Kimchi ahi poke recipe
About all of the ahi poke recipe, I was so excited, sat on the lanai munching on them, we purchased several varieties our first afternoon in the sunshine. Though at several great places across the island, we indulged in poke, surprisingly at the local grocery deli it was our favorite. From the crunchy kimchi, We loved the creamy spice of the chili mayo and the additional kick.
We couldn’t kick the habit when we returned home, and though a few had ahi poke recipe on the menu at the time, of our local restaurants, and that we were after, it wasn’t the Spicy Kimchi Ahi Poke. To satisfy that craving, I made this kimchi poke recipe.

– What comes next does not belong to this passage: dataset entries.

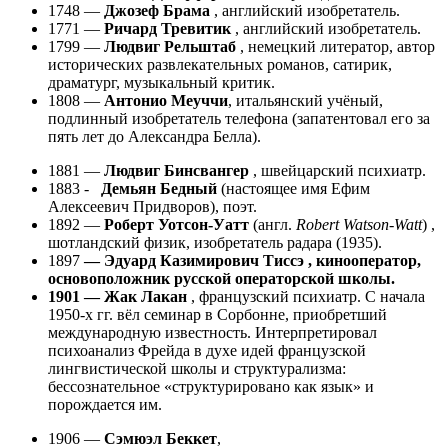
1748 —
Джозеф Брама
, английский изобретатель.
1771 —
Ричард Тревитик
, английский изобретатель.
1799 —
Людвиг Рельштаб
, немецкий литератор, автор
исторических развлекательных романов, сатирик,
драматург, музыкальный критик.
1808 —
Антонио Меуччи
, итальянский учёный,
подлинный изобретатель телефона (запатентовал его за
пять лет до Александра Белла).
1881 —
Людвиг Бинсвангер
, швейцарский психиатр.
1883 -
Демьян Бедный
(настоящее имя Ефим
Алексеевич Придворов), поэт.
1892 —
Роберт Уотсон-Уатт
(англ.
Robert Watson-Watt
) ,
шотландский физик, изобретатель радара (1935).
1897
— Эдуард Казимирович Тиссэ , кинооператор,
основоположник русской операторской школы.
1901 — Жак Лакан
, французский психиатр. С начала
1950-х гг. вёл семинар в Сорбонне, приобретший
международную известность. Интерпретировал
психоанализ Фрейда в духе идей французской
лингвистической школы и структурализма:
бессознательное «структурировано как язык» и
порождается им.
1906 —
Сэмюэл Беккет
,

This ahi poke recipe is SIBO, Keto, Paleo, and Whole30 friendly and as long as you have access to quality it’s super easy to make (and sustainable) sushi-grade fish. In the Portland area, at places like Flying Fish Co, I was lucky to have access to sustainably sourced fish, and even our local Whole Foods. There are several great options for online ordering If you don’t have access to a local fishmonger.
We love to eat this ahi poke recipe on a bed of salad greens, if we’re feeling carby, this dish can be thrown together in 10 minutes or less, on top of cauli rice, or even traditional white rice. This sauce is also great on salmon If you’re not feeling ahi tuna.
Let’s Make this delicious Ahi Poke Recipe!!
To purchase quality sushi-grade fish, though we make an effort, I would not keep this dish for more than 24 hours in the fridge. You’re going to devour this. leftovers? No chance.
Check the Nutrition Facts Here
Ahi Kimchi poke recipe
- 1 ripe avocado diced
- 1 lb sushi-grade ahi tuna diced to roughly 1 inch
- 1/4 c mayo
- 1/2 tsp sesame oil
- sesame seeds optional
- 2 tbsp sriracha
- 1 tbsp soy sauce
- 1/2 c kimchi
- chopped green onion optional
- Add diced tuna In a medium mixing bowl.
- Add sesame oil, soy sauce, sriracha, mayo to the bowl and toss to combine.
- Add kimchi and diced avocado to the bowl and gently combine.
- Serve on top of cauli rice, salad greens, or traditional rice and top with a sprinkle of sesame seeds and chopped green onion if desired.